Background information
- Born: Ann Dustin Wilson June 19, 1950 (age 76) San Diego, California, U.S.
- Origin: Seattle, Washington, U.S.
- Genres: Hard rock; folk rock; pop rock; arena rock;
- Occupations: Singer; songwriter;
- Instruments: Vocals; flute; guitar;
- Years active: 1967–present
- Member of: Heart

= Ann Wilson =

American singer (born 1950)

Ann Dustin Wilson (born June 19, 1950) is an American singer best known as the lead singer of the rock band Heart.

Wilson has been a member of Heart since the early 1970s; her younger sister, Nancy Wilson, is also a member of the band.

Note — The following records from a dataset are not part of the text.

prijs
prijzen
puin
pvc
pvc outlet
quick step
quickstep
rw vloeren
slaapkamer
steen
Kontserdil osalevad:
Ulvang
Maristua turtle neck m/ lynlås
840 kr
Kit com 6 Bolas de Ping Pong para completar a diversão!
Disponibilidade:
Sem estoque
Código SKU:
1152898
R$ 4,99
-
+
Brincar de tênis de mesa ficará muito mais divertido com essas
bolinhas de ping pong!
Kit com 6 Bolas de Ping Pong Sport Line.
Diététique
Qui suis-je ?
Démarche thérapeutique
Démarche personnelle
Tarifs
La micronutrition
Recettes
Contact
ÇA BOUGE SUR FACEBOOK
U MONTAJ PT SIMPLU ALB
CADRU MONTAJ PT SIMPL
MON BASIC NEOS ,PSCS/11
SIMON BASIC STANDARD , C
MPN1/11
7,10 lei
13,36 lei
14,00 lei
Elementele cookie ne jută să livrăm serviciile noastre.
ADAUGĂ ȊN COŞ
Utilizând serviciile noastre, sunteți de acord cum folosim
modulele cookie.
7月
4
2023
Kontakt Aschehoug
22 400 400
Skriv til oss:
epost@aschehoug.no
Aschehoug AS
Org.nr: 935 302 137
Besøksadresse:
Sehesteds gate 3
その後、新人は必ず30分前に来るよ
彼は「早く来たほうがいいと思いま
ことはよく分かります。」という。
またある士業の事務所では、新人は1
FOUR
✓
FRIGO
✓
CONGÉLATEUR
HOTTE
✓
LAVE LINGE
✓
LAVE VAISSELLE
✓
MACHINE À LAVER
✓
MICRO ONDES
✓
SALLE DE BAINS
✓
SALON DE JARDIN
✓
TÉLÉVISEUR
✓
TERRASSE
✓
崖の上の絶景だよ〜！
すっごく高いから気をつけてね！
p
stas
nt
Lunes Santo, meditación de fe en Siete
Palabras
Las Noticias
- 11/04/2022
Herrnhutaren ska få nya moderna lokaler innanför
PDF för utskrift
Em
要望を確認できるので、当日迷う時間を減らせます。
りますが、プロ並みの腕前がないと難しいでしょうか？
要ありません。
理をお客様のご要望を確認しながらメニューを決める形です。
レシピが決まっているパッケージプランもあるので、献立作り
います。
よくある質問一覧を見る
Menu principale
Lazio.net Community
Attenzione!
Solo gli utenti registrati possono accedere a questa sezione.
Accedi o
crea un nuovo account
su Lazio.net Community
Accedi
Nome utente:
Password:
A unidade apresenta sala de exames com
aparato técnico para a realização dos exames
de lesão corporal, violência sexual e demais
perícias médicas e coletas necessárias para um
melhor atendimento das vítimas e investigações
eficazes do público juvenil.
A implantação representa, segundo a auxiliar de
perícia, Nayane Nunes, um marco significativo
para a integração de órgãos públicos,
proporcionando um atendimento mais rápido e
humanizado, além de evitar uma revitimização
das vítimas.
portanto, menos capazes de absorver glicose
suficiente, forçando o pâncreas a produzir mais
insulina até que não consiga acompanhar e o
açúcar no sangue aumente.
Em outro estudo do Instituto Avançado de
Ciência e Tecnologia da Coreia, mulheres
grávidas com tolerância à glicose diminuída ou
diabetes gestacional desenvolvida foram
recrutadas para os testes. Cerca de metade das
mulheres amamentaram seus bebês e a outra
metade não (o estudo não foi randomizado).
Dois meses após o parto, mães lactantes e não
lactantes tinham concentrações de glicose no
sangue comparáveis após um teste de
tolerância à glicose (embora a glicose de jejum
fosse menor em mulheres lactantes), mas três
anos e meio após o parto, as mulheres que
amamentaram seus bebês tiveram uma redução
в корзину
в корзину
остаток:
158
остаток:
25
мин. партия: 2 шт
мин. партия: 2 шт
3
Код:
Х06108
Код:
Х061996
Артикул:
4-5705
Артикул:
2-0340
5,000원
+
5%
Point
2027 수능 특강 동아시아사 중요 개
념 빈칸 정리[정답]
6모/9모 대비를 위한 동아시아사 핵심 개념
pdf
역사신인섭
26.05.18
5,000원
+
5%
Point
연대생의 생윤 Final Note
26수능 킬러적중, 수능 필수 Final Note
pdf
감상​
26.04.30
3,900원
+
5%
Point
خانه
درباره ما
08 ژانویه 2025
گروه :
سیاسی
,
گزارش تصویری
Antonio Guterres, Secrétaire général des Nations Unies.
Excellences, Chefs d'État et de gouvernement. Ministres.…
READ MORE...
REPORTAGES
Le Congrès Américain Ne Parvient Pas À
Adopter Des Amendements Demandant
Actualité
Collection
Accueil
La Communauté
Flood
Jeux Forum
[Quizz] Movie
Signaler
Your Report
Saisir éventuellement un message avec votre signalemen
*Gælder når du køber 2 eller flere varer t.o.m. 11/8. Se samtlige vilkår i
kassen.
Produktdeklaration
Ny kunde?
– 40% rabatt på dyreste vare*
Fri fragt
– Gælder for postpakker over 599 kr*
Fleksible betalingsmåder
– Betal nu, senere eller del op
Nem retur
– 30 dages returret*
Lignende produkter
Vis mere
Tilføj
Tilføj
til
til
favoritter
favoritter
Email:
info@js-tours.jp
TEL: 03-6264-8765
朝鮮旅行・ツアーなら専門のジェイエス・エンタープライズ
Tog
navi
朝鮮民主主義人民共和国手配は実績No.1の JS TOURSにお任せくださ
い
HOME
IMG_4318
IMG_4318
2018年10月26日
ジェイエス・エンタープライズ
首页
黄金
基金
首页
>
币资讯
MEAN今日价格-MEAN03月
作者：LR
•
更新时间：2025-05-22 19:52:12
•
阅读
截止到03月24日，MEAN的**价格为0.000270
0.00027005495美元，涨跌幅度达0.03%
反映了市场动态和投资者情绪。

One of the first hard rock bands fronted by women, Heart released numerous albums between 1975 and 2016; the early Heart albums Dreamboat Annie (1975) and Little Queen (1977) generated US hit singles such as "Magic Man", "Crazy on You", and "Barracuda". Heart has sold over 35 million records worldwide, placed 29 singles on the Billboard Hot 100, and has scored top 10 albums on the Billboard 200 in the 1970s, 1980s, 1990s, and 2010s.

Wilson was ranked no. 78 in Hit Parader's 2006 list of "Greatest Metal Vocalists of All Time". In 2013, she was inducted into the Rock and Roll Hall of Fame as a member of Heart. She is known for her operatic abilities.

==Early life==
Ann Dustin Wilson was born in San Diego, California. Her father was a major in the United States Marine Corps. Due to her father's military career, the Wilson family moved frequently. They lived near American military facilities in Panama and Taiwan before settling in Seattle, Washington, in the early 1960s. To maintain a sense of home no matter where in the world they were residing, the Wilsons turned to music. "On Sunday we'd have pancakes and opera," her sister Nancy Wilson recalled. "My dad would be conducting in the living room. We'd turn it way up and rock. There was everything from classical music to Ray Charles, Judy Garland, Peggy Lee, bossa nova, and early experimental electronic music."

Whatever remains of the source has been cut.